(Items from a data source)
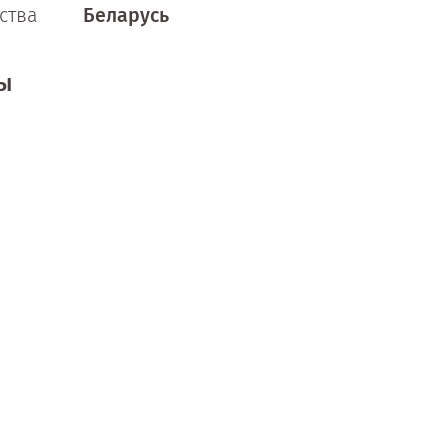
ства
Беларусь
ы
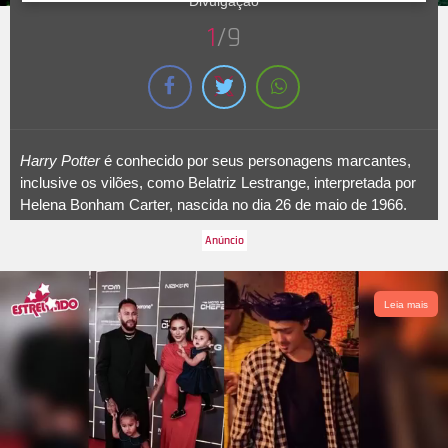
Divulgação
1
/9
Harry Potter
é conhecido por seus personagens marcantes,
inclusive os vilões, como Belatriz Lestrange, interpretada por
Helena Bonham Carter, nascida no dia 26 de maio de 1966.
No filme, ela se tornou uma
Comensal da Morte
e seguiu
Voldemort cegamente. Após a primeira derrota do vilão, ela foi
parar em
Azkaban
, mas conseguiu escapar anos depois para
ajudar o seu mestre em sua vingança. Foi morta por Molly
Leia mais
Weasley durante a
Batalha de Hogwarts
. Veja a seguir os
principais vilões da trama!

- Work order
Drop the images and repeat the data exactly.

- Answer to this problem
ства
Беларусь
ы
Divulgação
1
/9
Harry Potter
é conhecido por seus personagens marcantes,
inclusive os vilões, como Belatriz Lestrange, interpretada por
Helena Bonham Carter, nascida no dia 26 de maio de 1966.
No filme, ela se tornou uma
Comensal da Morte
e seguiu
Voldemort cegamente. Após a primeira derrota do vilão, ela foi
parar em
Azkaban
, mas conseguiu escapar anos depois para
ajudar o seu mestre em sua vingança. Foi morta por Molly
Leia mais
Weasley durante a
Batalha de Hogwarts
. Veja a seguir os
principais vilões da trama!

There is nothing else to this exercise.